On substituting the value of Vgs from equation 2 into equation 1 and rearranging we get,

small signal model of fet

Hence,

I_d = \dfrac{\mu \times V_i}{r_d + R_d + (\mu + 1)R_s}               ……..(3)

Hence output voltage,

V_o = I_dR_s = \dfrac{\mu V_i R_s}{r_d + R_d + (\mu + 1)R_s}               …….(4)

Hence voltage gain,

A_v = \dfrac{V_o}{V_i} = \dfrac{\mu \times R_s}{r_d + R_d + (\mu + 1)R_s}         …….(5)

Evidently, the output voltage Vo is in phase with the input voltage Vi. But the voltage gain is always less than one.

Equation 4 may be put as, V_o = \dfrac{\dfrac{\mu V_i}{\mu + 1}R_s}{\dfrac{r_d + R_d}{\mu + 1}+ R_s}               ………(6)

Figure 4 gives the equivalent circuit, called Thevenin’s equivalent circuit, looking from the load resistor Rs into the source S to ground N. This circuit is obtained from equation (6).

thevenin equivalent circuit of cd amplifier

From figure 4, the output impedance Ro is given by,

R_o = \dfrac{r_d + R_d}{\mu + 1}            ……..(7)
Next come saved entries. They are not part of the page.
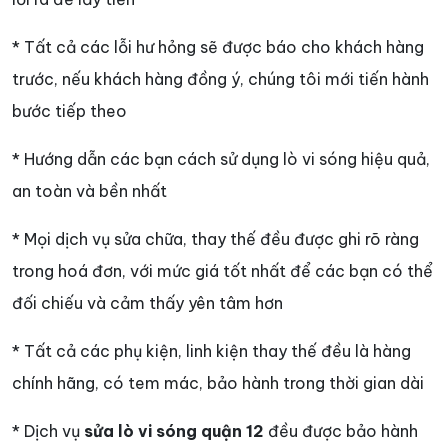
* Tất cả các lỗi hư hỏng sẽ được báo cho khách hàng
trước, nếu khách hàng đồng ý, chúng tôi mới tiến hành
bước tiếp theo
* Hướng dẫn các bạn cách sử dụng lò vi sóng hiệu quả,
an toàn và bền nhất
* Mọi dịch vụ sửa chữa, thay thế đều được ghi rõ ràng
trong hoá đơn, với mức giá tốt nhất để các bạn có thể
đối chiếu và cảm thấy yên tâm hơn
* Tất cả các phụ kiện, linh kiện thay thế đều là hàng
chính hãng, có tem mác, bảo hành trong thời gian dài
* Dịch vụ
sửa lò vi sóng quận 12
đều được bảo hành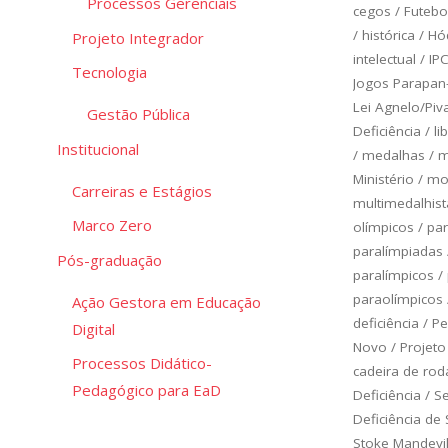
Processos Gerenciais
cegos
/
Futebo
/
histórica
/
Hó
Projeto Integrador
intelectual
/
IP
Tecnologia
Jogos Parapan
Lei Agnelo/Piv
Gestão Pública
Deficiência
/
li
Institucional
/
medalhas
/
m
Ministério
/
mod
Carreiras e Estágios
multimedalhist
Marco Zero
olímpicos
/
pa
paralímpiadas
Pós-graduação
paralímpicos
/
paraolímpicos
Ação Gestora em Educação
deficiência
/
Pe
Digital
Novo
/
Projeto
Processos Didático-
cadeira de rod
Pedagógico para EaD
Deficiência
/
Se
Deficiência de
Stoke Mandevil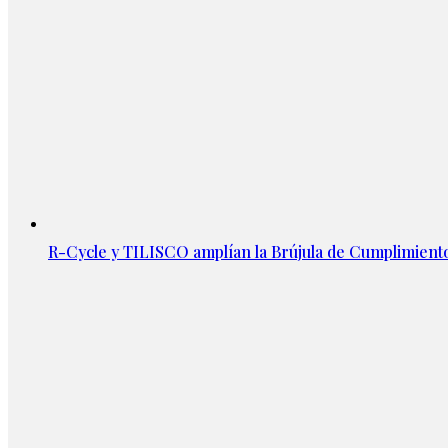
R-Cycle y TILISCO amplían la Brújula de Cumplimien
With Rd = 0 In case of Rd is omitted, we get,

R_o = \dfrac{r_d}{\mu + 1}               ………(8)

Hence,

g_o = \dfrac{1}{R_o} = \dfrac{\mu + 1}{r_d} \approx \dfrac{\mu}{r_d} = g_m            …….(9)

Also, voltage gain,

A_v = \dfrac{\mu R_s}{r_d + (\mu + 1)R_s}           ………(10)

If (\mu + 1)R_s>>r_d, then

A_v = \dfrac{\mu R_s}{(\mu + 1)R_s} = \dfrac{\mu}{\mu + 1}              ……..(11)
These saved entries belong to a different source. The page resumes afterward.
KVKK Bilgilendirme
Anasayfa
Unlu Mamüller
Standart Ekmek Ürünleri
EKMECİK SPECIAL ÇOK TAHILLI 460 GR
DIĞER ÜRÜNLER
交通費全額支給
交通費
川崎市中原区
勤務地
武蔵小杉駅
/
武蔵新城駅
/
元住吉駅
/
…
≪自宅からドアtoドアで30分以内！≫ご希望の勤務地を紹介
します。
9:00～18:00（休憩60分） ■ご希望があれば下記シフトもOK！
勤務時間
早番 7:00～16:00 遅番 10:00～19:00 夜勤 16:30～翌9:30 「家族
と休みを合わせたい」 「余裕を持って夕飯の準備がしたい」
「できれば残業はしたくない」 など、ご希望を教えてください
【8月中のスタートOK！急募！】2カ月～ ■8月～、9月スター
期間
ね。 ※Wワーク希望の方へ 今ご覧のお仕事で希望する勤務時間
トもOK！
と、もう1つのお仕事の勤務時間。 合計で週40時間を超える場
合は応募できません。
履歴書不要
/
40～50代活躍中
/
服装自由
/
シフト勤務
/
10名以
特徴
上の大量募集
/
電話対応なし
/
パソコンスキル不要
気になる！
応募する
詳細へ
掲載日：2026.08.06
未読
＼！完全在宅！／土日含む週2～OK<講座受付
Numerical Example of Common Drain Amplifier

Example 1: A common drain amplifier uses FET having dynamic drain resistance rd = 200 k-ohm and  \mu = 20. Calculate the output impedance and voltage gain for the following values of load resistor Rs : (i) 200 k\Omega (ii) 400 k\Omega (iii) 600 k\Omega.

Solution:

R_o = \dfrac{r_d}{\mu + 1};

A_v = \dfrac{\mu R_s}{r_d + (\mu + 1)R_s}

Given:

\mu = 20; r_d = 200 k\Omega,

R_0 = \dfrac{200 k\Omega}{(20 + 1)} = 9.52 k\Omega
  • For R_s = 200 k\Omega: A_v = \dfrac{20 \times 200}{200 + (20 + 1)200} = 0.909
  • For R_s = 400 k\Omega: A_v = \dfrac{20 \times 400}{200 + (20 + 1)400} = 0.93
  • For R_s = 600 \Omega: A_v = \dfrac{20 \times 600}{200 + (20 + 1)600} = 0.937

Example 2: A common drain amplifier uses FET having \mu = 24 and dynamic drain resistance r_d = 200 k\Omega. A resistor R_d = 50 k\Omega is placed in the drain circuit. Calculate the voltage gain Av and the output resistance R0 for the following values of load resistor Rs in the source circuit: (i) 200 k\Omega (ii) 300 k\Omega (iii) 400 k\Omega

Solution: Z_0 = \dfrac{r_d + R_d}{\mu + 1} = \dfrac{(200 + 50)10^3}{24 + 1}\Omega = 10 k\Omega

Voltage gain A_v = \dfrac{\mu R_s}{r_d + R_d + (\mu + 1) R_s}

  • For R_s = 200 k\Omega, A_v = \dfrac{24 \times 200}{200 + 50 + (24 + 1)200} = 0.914
  • For R_s = 300 k\Omega, A_v = \dfrac{24 \times 300}{200 + 50 + (24 + 1)300} = 0.929
  • For R_s = 400 k\Omega, A_v = \dfrac{24 \times 400}{200 + 50 + (24 + 1)400} = 0.9366

Tutorial Problem 1 (a) Draw the circuit of a common drain amplifier with a resistor Rd in the drain circuit. Draw its small signal equivalent circuit and drive expression for the voltage gain Av and the output resistance Ro. (b) A common drain amplifier uses FET having r_d = 300 k\Omega and \mu = 30. The load resistance R_s = 200 k\Omega. A resistor Rd is placed in the drain circuit. Calculate the voltage gain Av and output resistance Ro for the following values of Rd:

(i) 40 k\Omega (ii) 80 k\Omega and (iii) 120 k\Omega

[Ans: AV = 0.917; 0.912; 0.906, R_o = 10.97 k\Omega; 12.26 k\Omega 13.55 k\Omega]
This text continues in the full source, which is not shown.